Le chauffeur, armé d’une longue baguette, explore en le mesurant ce passage entre les troncs grêles dont les branches fusent de toutes parts, obstruant le ruban de terre battue. Décidément, pour nous permettre de traverser le taillis et pour revenir sur la route, il va falloir déraciner des arbustes et abattre deux arbres. N’est pas bûcheron qui veut, surtout lorsqu’on ne possède aucun des outils nécessaires. En dix mois de voyage et d’aventures automobile, nous ne nous sommes jamais trouvés acculés à une difficulté aussi insurmontable que celle de l’heure présente. Un découragement intense étreint le cœur et paralyse l’imagination. Il n’y a rien à tenter, rien à faire, qu’à attendre le jour, peut-être une intervention secourable, improbable, du reste, si nous n’allons la quérir nous-mêmes.
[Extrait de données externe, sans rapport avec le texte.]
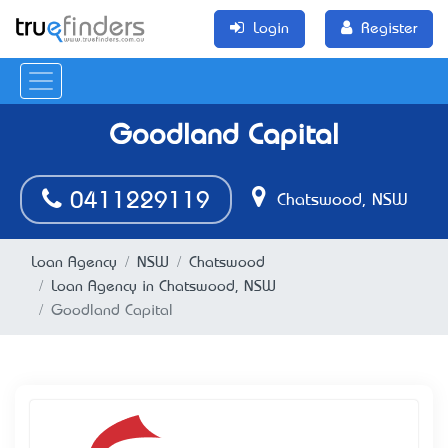
Login
Register
Goodland Capital
0411229119
Chatswood, NSW
Loan Agency
NSW
Chatswood
Loan Agency in Chatswood, NSW
Goodland Capital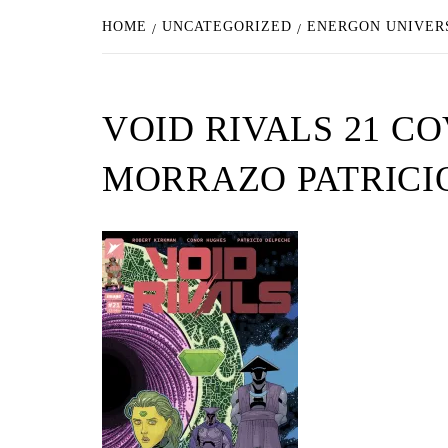
HOME
UNCATEGORIZED
ENERGON UNIVERS
VOID RIVALS 21 C
MORRAZO PATRICI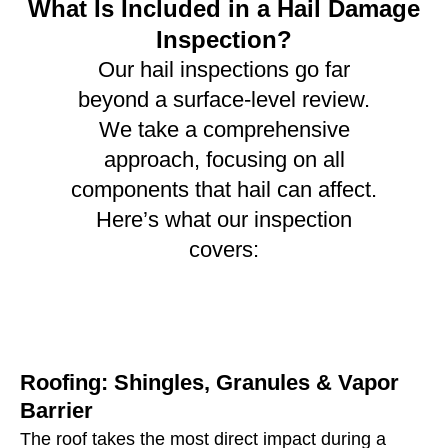
What Is Included in a Hail Damage
Inspection?
Our hail inspections go far
beyond a surface-level review.
We take a comprehensive
approach, focusing on all
components that hail can affect.
Here’s what our inspection
covers:
Roofing: Shingles, Granules & Vapor
Barrier
The roof takes the most direct impact during a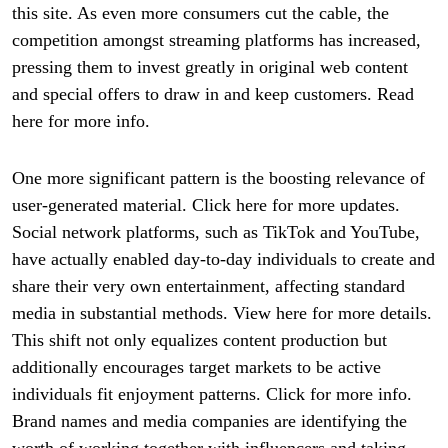
this site. As even more consumers cut the cable, the
competition amongst streaming platforms has increased,
pressing them to invest greatly in original web content
and special offers to draw in and keep customers. Read
here for more info.
One more significant pattern is the boosting relevance of
user-generated material. Click here for more updates.
Social network platforms, such as TikTok and YouTube,
have actually enabled day-to-day individuals to create and
share their very own entertainment, affecting standard
media in substantial methods. View here for more details.
This shift not only equalizes content production but
additionally encourages target markets to be active
individuals fit enjoyment patterns. Click for more info.
Brand names and media companies are identifying the
worth of working together with influencers and taking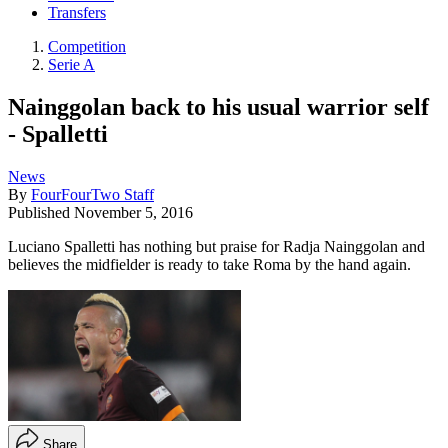
Transfers
Competition
Serie A
Nainggolan back to his usual warrior self
- Spalletti
News
By
FourFourTwo Staff
Published
November 5, 2016
Luciano Spalletti has nothing but praise for Radja Nainggolan and
believes the midfielder is ready to take Roma by the hand again.
Share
Nos provisions sont épuisées et une soif affolante nous tord la gorge. Je ne sais quelles hallucinations désespérantes dansent dans l’air saturé des parfums de la jungle, nous tressaillons au moindre bruit de bois mort tombant et une biche effarée, qui débouche d’un fourré, nous cause une véritable terreur. La pauvre bête éperdue, détale à toutes jambes vers la partie éventrée de la route, elle plonge dans le trou noir et reparaît aussitôt au loin, continuant sa course rapide. Machinalement, nos yeux l’ont suivie et la même idée nous frappe simultanément ; d’un commun accord, nous nous approchons de la saignée de terrain. Elle se creuse en forme d’entonnoir, les pentes des côtés s’inclinent insensiblement, mais dans le fond un lit de terre meuble rend le passage impossible à une automobile, il ne s’agit que d’y rouler des pierres et des morceaux de rochers pour que le sol raffermi puisse supporter sans fléchir la charge des roues.